Data items
* * *

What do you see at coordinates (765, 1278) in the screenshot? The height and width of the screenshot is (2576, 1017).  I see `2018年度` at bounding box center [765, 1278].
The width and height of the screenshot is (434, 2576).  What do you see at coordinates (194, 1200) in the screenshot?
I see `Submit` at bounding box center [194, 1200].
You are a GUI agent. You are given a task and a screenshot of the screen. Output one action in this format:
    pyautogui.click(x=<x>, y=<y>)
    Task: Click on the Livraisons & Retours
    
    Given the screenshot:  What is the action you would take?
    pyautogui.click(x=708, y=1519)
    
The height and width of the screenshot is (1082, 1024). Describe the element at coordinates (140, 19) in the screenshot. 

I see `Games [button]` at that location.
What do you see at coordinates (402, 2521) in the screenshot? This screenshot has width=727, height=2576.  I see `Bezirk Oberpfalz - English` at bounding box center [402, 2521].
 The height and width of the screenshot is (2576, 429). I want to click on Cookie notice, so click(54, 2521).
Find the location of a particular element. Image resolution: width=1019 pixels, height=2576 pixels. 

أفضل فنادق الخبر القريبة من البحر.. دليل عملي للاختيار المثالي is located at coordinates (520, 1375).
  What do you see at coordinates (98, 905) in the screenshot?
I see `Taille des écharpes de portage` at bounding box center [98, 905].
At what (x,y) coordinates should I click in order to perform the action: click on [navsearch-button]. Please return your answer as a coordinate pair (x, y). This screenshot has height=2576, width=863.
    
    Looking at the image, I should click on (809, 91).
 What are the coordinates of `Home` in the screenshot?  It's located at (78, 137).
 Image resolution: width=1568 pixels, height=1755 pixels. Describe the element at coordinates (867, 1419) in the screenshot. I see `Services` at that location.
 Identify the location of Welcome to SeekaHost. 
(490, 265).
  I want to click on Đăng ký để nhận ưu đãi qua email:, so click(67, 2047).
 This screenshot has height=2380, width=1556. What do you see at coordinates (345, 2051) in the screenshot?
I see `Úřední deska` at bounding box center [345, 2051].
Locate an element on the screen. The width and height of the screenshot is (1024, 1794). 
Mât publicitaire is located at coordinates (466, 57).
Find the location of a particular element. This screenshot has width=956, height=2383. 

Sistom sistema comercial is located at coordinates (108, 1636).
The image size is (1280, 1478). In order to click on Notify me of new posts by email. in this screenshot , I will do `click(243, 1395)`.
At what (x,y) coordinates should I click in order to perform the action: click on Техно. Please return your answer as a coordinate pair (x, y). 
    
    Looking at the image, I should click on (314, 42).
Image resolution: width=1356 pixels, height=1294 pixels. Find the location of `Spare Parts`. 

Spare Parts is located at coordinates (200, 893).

* * *

Exercise requirements → From the line holding "click on Техно." through the final line of the data above, copy every line exactly as written. Include nothing else.

Reply to the task →
At what (x,y) coordinates should I click in order to perform the action: click on Техно. Please return your answer as a coordinate pair (x, y). 
    
    Looking at the image, I should click on (314, 42).
Image resolution: width=1356 pixels, height=1294 pixels. Find the location of `Spare Parts`. 

Spare Parts is located at coordinates (200, 893).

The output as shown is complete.